Share your perspective
After you slow things down, listen well, open your mind, and validate, then you are ready to share your perspective. The big but is successfully shrunk. You can now share where you are coming from on the matter. To illustrate, let’s look again at the previous illustration. Validation – “I understand you are angry at me for staying out too late. I also hear you saying that you were worried something happened. You would have preferred that I called to let you know I was staying out longer. I get that.” Perspective – “I want you to know that I had a great time and did not act foolishly. The truth is I wasn’t paying attention to the clock and didn’t think about calling. My mistake. Next time, I’ll give you a heads up if I plan to stay out longer, so you don’t have to worry. I don’t want you to have to feel anxious or be out of the loop.” Validating the other person’s feelings and clarifying what happened avoids the squash of a big but.

Now it’s your turn

Does your big but get in the way? What do you think you need to work on to keep your partner from being squashed?
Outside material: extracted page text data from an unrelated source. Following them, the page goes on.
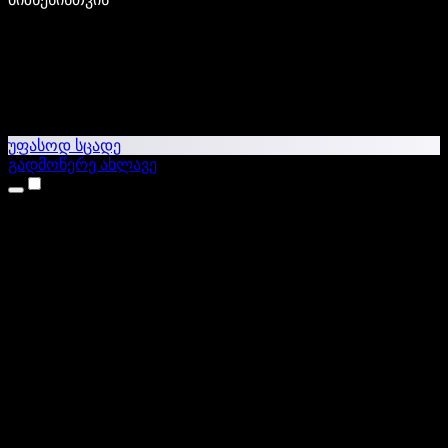
უფასოდ სცადე
გადმოწერე ახლავე
პროდუქტები
ტექსტი ხმაში
iPhone & iPad აპები
Android აპი
Chrome გაფართოება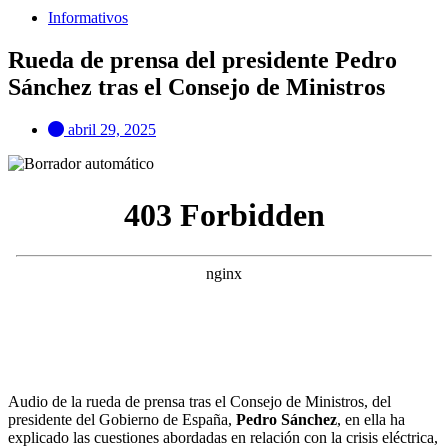
Informativos
Rueda de prensa del presidente Pedro
Sánchez tras el Consejo de Ministros
abril 29, 2025
Audio de la rueda de prensa tras el Consejo de Ministros, del
presidente del Gobierno de España,
Pedro Sánchez
, en ella ha
explicado las cuestiones abordadas en relación con la crisis eléctrica,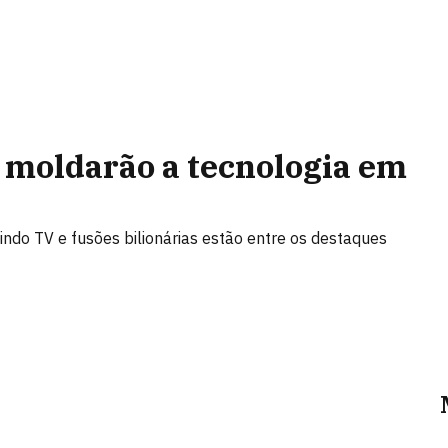
 moldarão a tecnologia em
indo TV e fusões bilionárias estão entre os destaques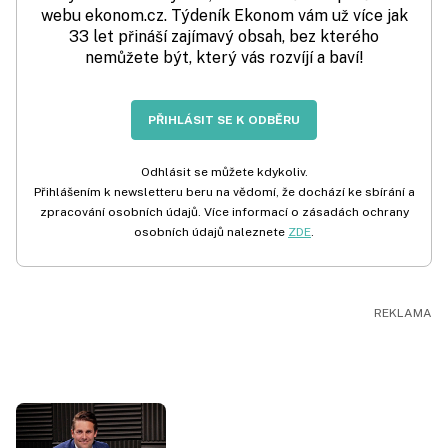
webu ekonom.cz. Týdeník Ekonom vám už více jak
33 let přináší zajímavý obsah, bez kterého
nemůžete být, který vás rozvíjí a baví!
PŘIHLÁSIT SE K ODBĚRU
Odhlásit se můžete kdykoliv.
Přihlášením k newsletteru beru na vědomí, že dochází ke sbírání a
zpracování osobních údajů. Více informací o zásadách ochrany
osobních údajů naleznete
ZDE
.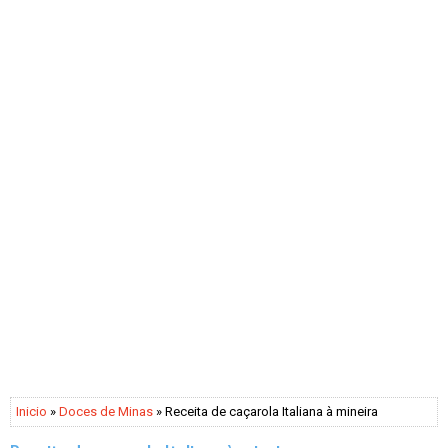
Inicio
»
Doces de Minas
» Receita de caçarola Italiana à mineira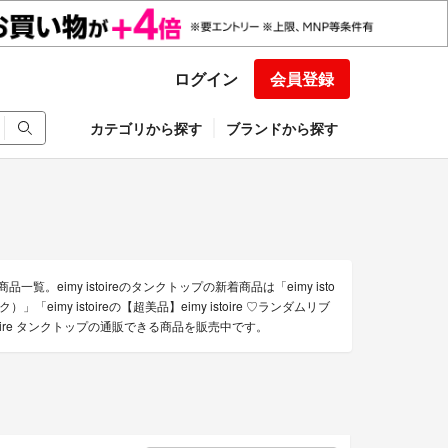
ログイン
会員登録
カテゴリから探す
ブランドから探す
覧。eimy istoireのタンクトップの新着商品は「eimy isto
ック）」「eimy istoireの【超美品】eimy istoire ♡ランダムリブ
oire タンクトップの通販できる商品を販売中です。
Feel free to leave your comments below or post them on my social media sites. [mk_social_networks size=”large” style=”rounded” margin=”4″ icon_color=”#dd3333″ align=”left” facebook=”https://www.facebook.com/Don-Olund-Relationship-Specialist-Executive-Coach-137936486408229/timeline/?ref=hl” twitter=”https://twitter.com/DonOlund” pinterest=”https://www.pinterest.com/dolund/” google_plus=”https://plus.google.com/u/1/102055073409420077319/posts” linkedin=”https://www.linkedin.com/profile/public-profile-settings?trk=prof-edit-edit-public_profile”]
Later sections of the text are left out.